E che quel feticismo delle merci non faccia però di noi gente che legge, non faccia di noi gente non dico colta ma neanche curiosa quel minimo da voler sapere se quella zoccola gliel’ha data all’ingegnere. Al massimo fa di noi gente che fa questioni di principio e che si sente offesa da uno spot, al massimo fa di noi gente che s’autoscatta alle presentazioni.

È come se avessi già ascoltato i comunicati trionfalistici in chiusura di Salone, che sarà pienissimo di gente e fanno tutti bene a felicitarsene, ma è pieno di gente perché alla gente (che siamo noi, nessuno si senta escluso) piace andare nei posti in cui puoi fare le foto e mettere il tag, mica perché le piace leggere.

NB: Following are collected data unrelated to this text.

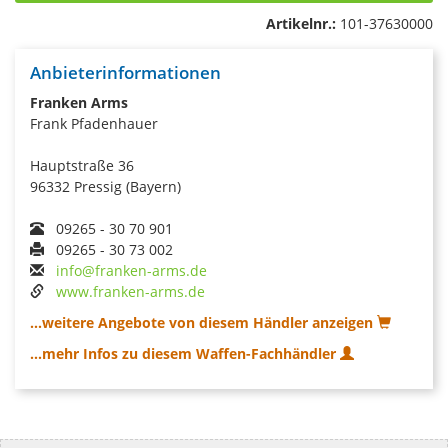
Artikelnr.:
101-37630000
Anbieterinformationen
Franken Arms
Frank Pfadenhauer
Hauptstraße 36
96332 Pressig (Bayern)
09265 - 30 70 901
09265 - 30 73 002
info@franken-arms.de
www.franken-arms.de
...weitere Angebote von diesem Händler anzeigen
...mehr Infos zu diesem Waffen-Fachhändler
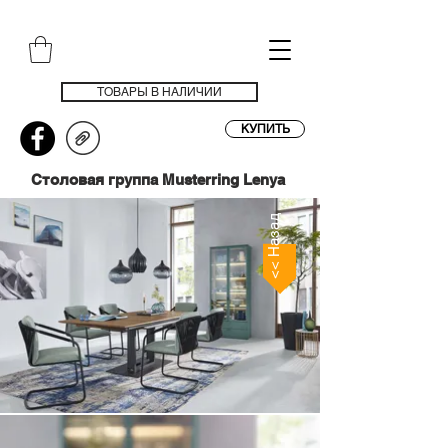
ТОВАРЫ В НАЛИЧИИ
КУПИТЬ
Столовая группа Musterring Lenya
<< Назад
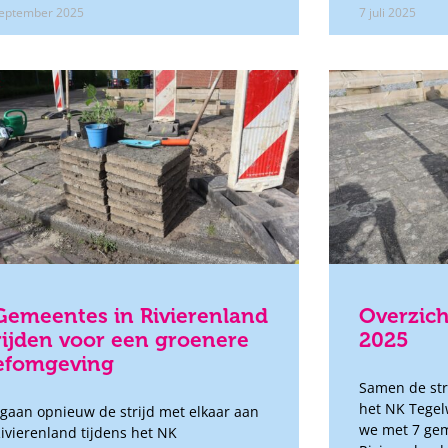
september 2025
7 juli 2025
Gemeentes in Rivierenland
Overzic
rijden voor een groenere
2025
efomgeving
Samen de stri
het NK Tegel
gaan opnieuw de strijd met elkaar aan
we met 7 ge
Rivierenland tijdens het NK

Oggi, negli inserti culturali, ci sono le classifiche settimanali. Il libro che ha venduto di più la settimana scorsa ha venduto poco più di diecimila copie, il decimo libro più venduto in Italia supera di poco le tremilaecinquecento. Sono meno dei like che ha una qualunque opera editoriale invenduta d’un qualunque autore cuoricinabile sotto la foto in cui l’autore la annuncia su Instagram. Non è neanche «post pieni, librerie vuote»; più «librerie piene, sacchetti vuoti».

È andata così, che ci hanno messo in tasca degli attrezzi con le lucine in cui è in effetti stato compresso ogni tipo di espressività umana, e noi li usiamo per guardare gente che c’insegna a metterci il lucidalabbra o ci scrive cose più semplificate dell’enciclopedia dei Quindici. Siamo diventati, noi gente, tutti cinquenni. Al massimo leggiamo roba coi disegni, e infatti la classifica delle vendite di questa settimana, quella che vedremo sabato prossimo, sarà più sostanziosa: è uscito Zerocalcare, che ci affatica meno di Rushdie, e ci somiglia di più (la letteratura dev’essere una porta e non uno specchio, si diceva anni fa in una conversazione tra Toni Morrison e Fran Lebowitz: altra lezione non appresa).

Nel frattempo, noi gente facciamo ritirare uno spot alla Apple, instagrammiamo una copertina, scorriamo dieci comode slide che ci spiegano cent’anni di conflitti mediorientali, diamo un’occhiata a un tutorial che c’insegni a vivere, ringraziamo una maglietta che ci ha resi felici prima di strapparsi. Non chiedeteci anche di leggere un intero libro per sapere se quella zoccola l’ha data al ragioniere.